ROCKVILLE, Md. -- A group of high school students with a passion for science, technology, engineering and math has come out near the top in a worldwide competition in robotics, held this past weekend in St. Louis, Mo.
"We just won second place at the world competition, the international competition between teams all over the world," proclaims Elan Naideck, a sophomore at Richard Montgomery High School, a member of one of the school's two robotic teams.
More than 3,300 student teams took part in the competition in which they built robots that had to meet a double challenge.
"What they have to do is pick up 2-inch plastic cubes and toss them into baskets and then, also during the end of the game, the robot is supposed to pull himself up on a steel bar," says Kate Milka Piszczek, a senior who'll attend MIT. in the fall.

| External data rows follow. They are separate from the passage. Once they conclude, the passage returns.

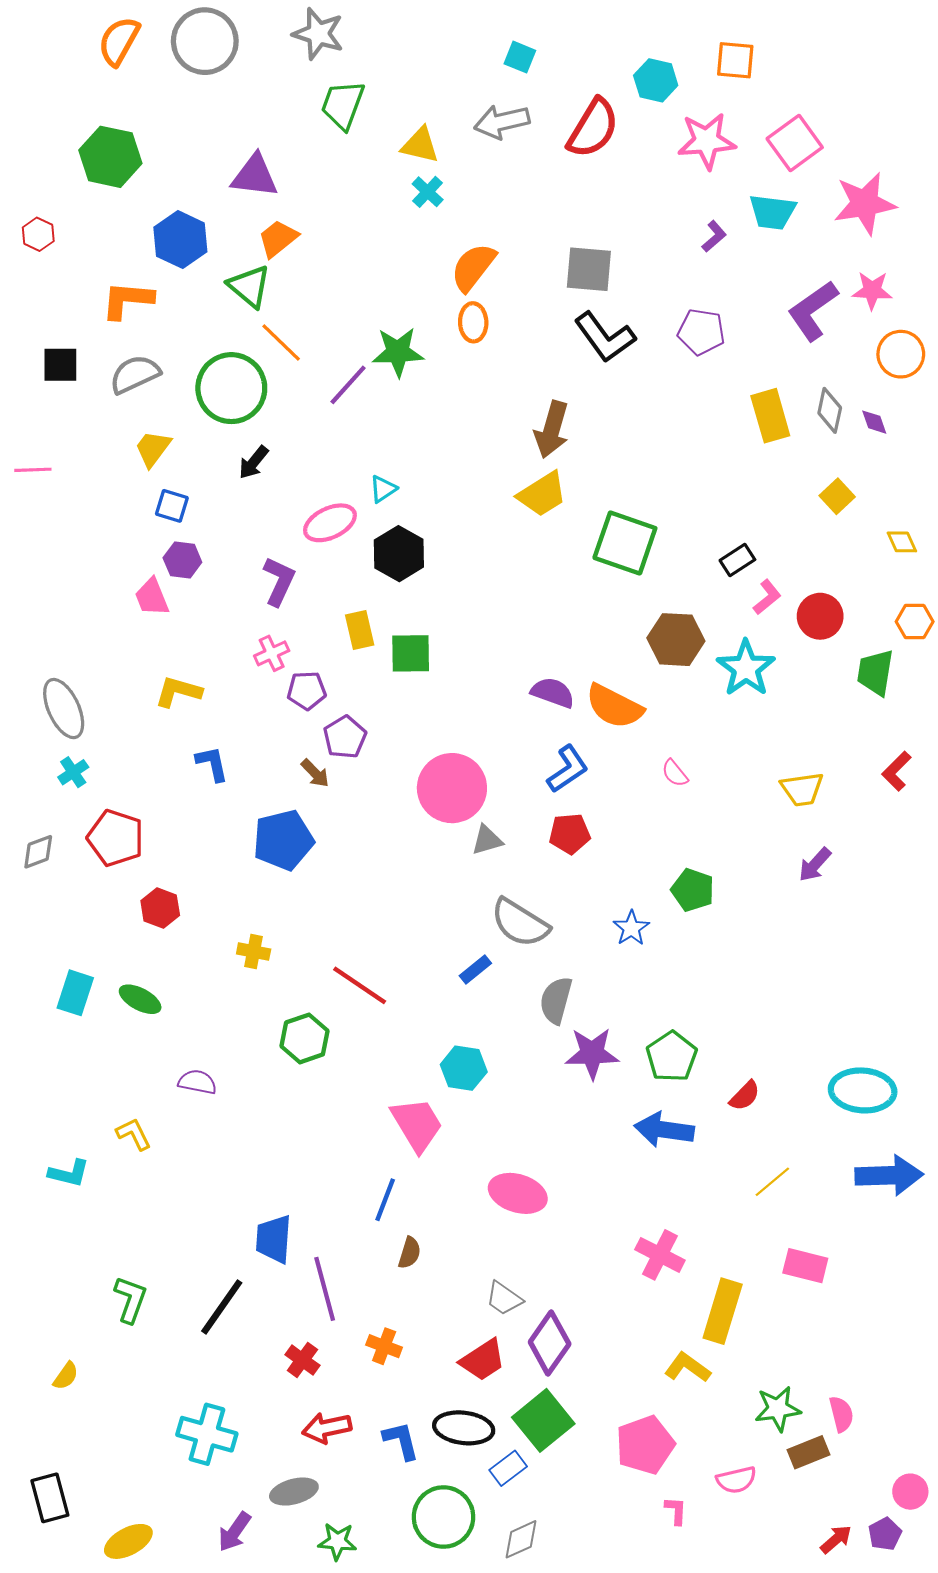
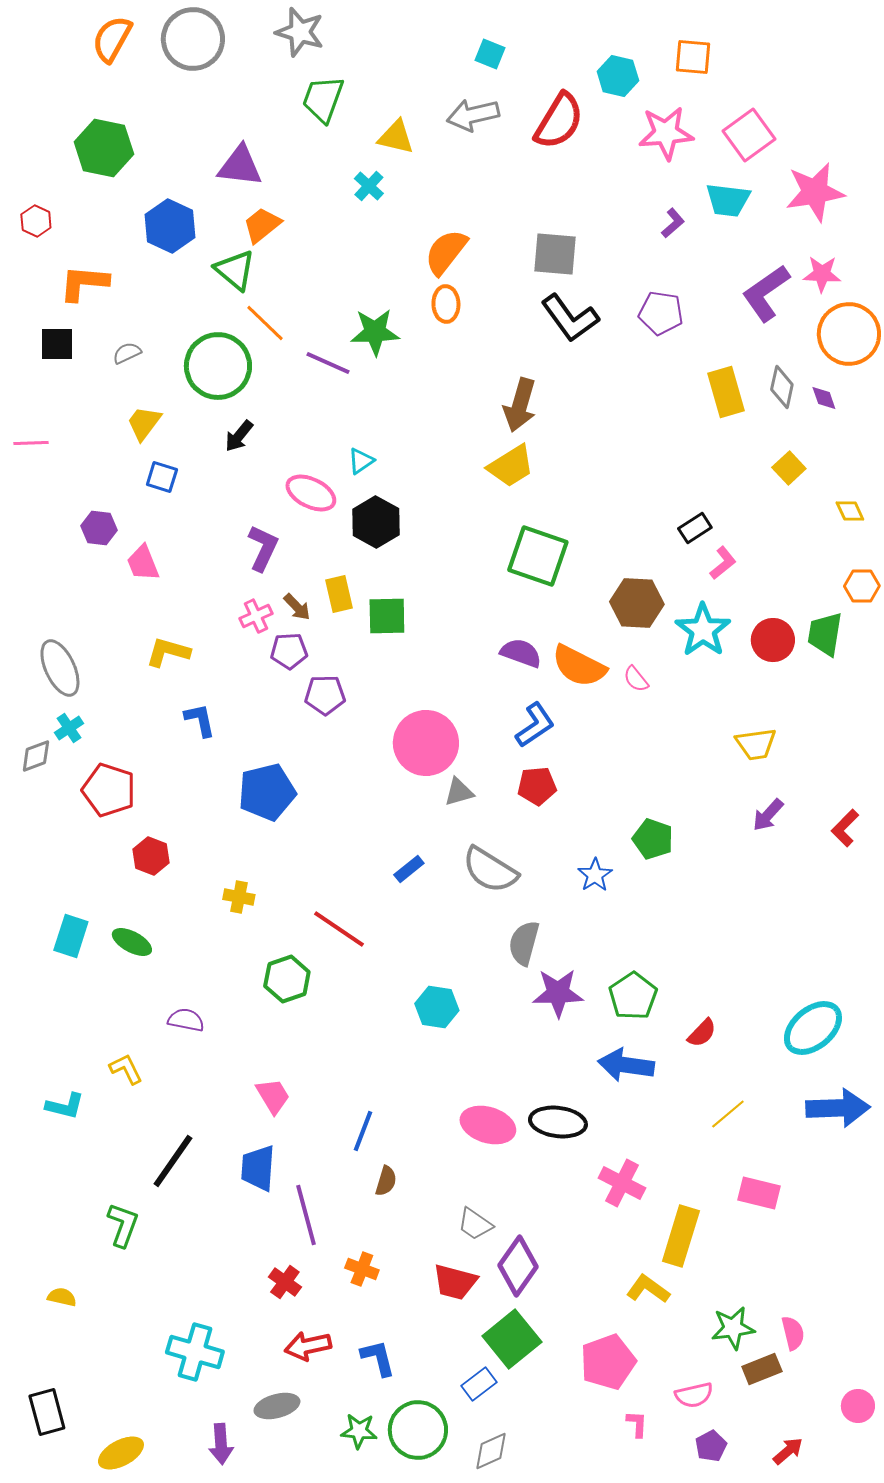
cyan cross: (428, 192) -> (369, 186), moved
orange L-shape: (127, 300) -> (84, 283), moved
orange circle: (901, 354) -> (849, 334), size x1.4
gray semicircle: (135, 374) -> (127, 353), size x0.6
purple line: (348, 385) -> (328, 363), turned 72
pink ellipse: (330, 523) -> (311, 493), turned 51
green square: (625, 543) -> (538, 556), moved
purple hexagon: (182, 560) -> (99, 528), moved
red circle: (820, 616) -> (773, 640), moved
purple pentagon: (345, 737) -> (325, 695), turned 30
red L-shape: (897, 771) -> (845, 828), moved
brown arrow: (315, 773) -> (297, 607), moved
pink semicircle: (675, 773) -> (636, 679), moved
gray diamond: (38, 852) -> (36, 756), moved
blue rectangle: (475, 970) -> (409, 869), moved
cyan ellipse: (863, 1090) -> (813, 1028), turned -44
pink trapezoid: (417, 1124) -> (273, 1096), moved, size x0.7
black line: (222, 1307) -> (173, 1161), moved
red trapezoid: (483, 1360) -> (455, 1282), turned 48
yellow semicircle: (66, 1376) -> (62, 1297), turned -112
black ellipse: (464, 1428) -> (558, 1122), moved
purple arrow: (234, 1532) -> (221, 1444), turned -39
purple pentagon: (885, 1534) -> (711, 1446), moved
green star: (337, 1541) -> (359, 1431), moved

There are seven boys and four girls on the robotic team, which the kids have named "RM-ed and Dangerous," -- RM denoting their school's initials but pronounced - "armed."
Besides their inventiveness, the kids -- smart enough to build a world-class robot -- seem to embody high intelligence and playfulness. Their black and yellow team jerseys display a warning symbol. One female team member's black skirt is trimmed in yellow lettering that spells "caution." Team members are great advocates of study in science, technology, engineering and math.
"If the rate of technological growth we've seen in the last 20 years could be sustained, I think we could see some amazing things but that's only going to be sustained if we have more engineers, more scientists," says Sasha Maldonada, a senior who'll attend Stanford University in the fall.
The robotics team doesn't get anywhere near the backing or financial support that high school sports teams receive.
The students conducted fundraising to support their work and built their robot at the Rockville Public Library.
"We work tireless hours at the library. We sit there till eight cursing at robots," says Naideck.
Looking back at their year of hard work, the kids are understandably proud of their achievement.
"It's really cool to be able to start out with a pile of metal parts and now we've made something that's successful," says Milka Piszczek.
The robotics team is also paving the way for future students. While the county council must still approve, they've helped persuade the Montgomery County Board of Education to provide $40,000 in funding next year for extra-curricular activities in science, technology, engineering and math.